Tra le tante ‘giornate mondiali’, in media una ogni tre giorni, per lo più ignote agli stessi destinatari (alimentazione, meteorologia, jazz, financo i genitori), quella sulla Terra ha una valenza del tutto particolare e sarebbe importante costituisse non solo un momento di riflessione non retorica, ma l’opportunità per avanzare, su scala globale, ide, progetti, azioni.
Tra i molti appelli che si vanno avanzando da associazioni, organismi, quanti altri impegnati sulle tematiche ambientali, di particolare forza è quello del Worldwatch Institute sui danni provocati dall’inquinamento da plastiche. I dati parlano da soli: il 50% della plastica è utilizzata una sola volta per essere gettata; ogni anno la sola America getta 35 miliardi di bottiglie di plastica, nel mondo 500 miliardi di sacchetti usa e getta.
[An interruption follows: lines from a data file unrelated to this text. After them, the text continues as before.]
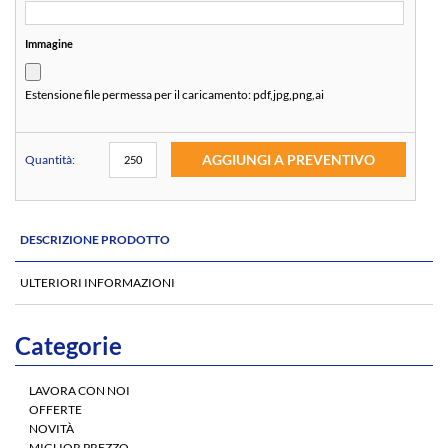
Immagine
Estensione file permessa per il caricamento:
pdf,jpg,png,ai
AGGIUNGI A PREVENTIVO
Quantità:
DESCRIZIONE PRODOTTO
ULTERIORI INFORMAZIONI
Categorie
LAVORA CON NOI
OFFERTE
NOVITÀ
MIGLIOR PREZZO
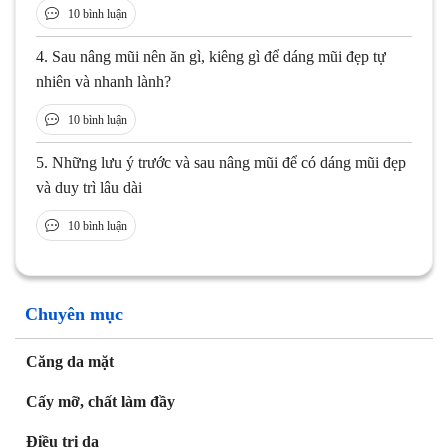
10 bình luận
4.
Sau nâng mũi nên ăn gì, kiêng gì để dáng mũi đẹp tự
nhiên và nhanh lành?
10 bình luận
5.
Những lưu ý trước và sau nâng mũi để có dáng mũi đẹp
và duy trì lâu dài
10 bình luận
Chuyên mục
Căng da mặt
Cấy mỡ, chất làm đầy
Điều trị da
La fondazione olandese Ocean Cleanup ha fotografato la grande isola di plastica che si è andata formando nell’Oceano Pacifico – a metà strada tra due zone turistiche come California e Hawaii – quantificandola come estensione in tre volte l’intera Francia.
Che gli Stati non siano riusciti ad aggredirla così che si è andata espandendo esponenzialmente, dà conto del grande scarto che corre tra il loro dirsi sensibili alle sorti del Pianeta, come avvenuto a Parigi nel dicembre 2015, e il poco o nulla che stanno facendo. Da qui l’auspicio che il 22 aprile 2018 sia davvero il Giorno della Terra segnando una svolta collettiva per spingere gli Stati a rimediarvi.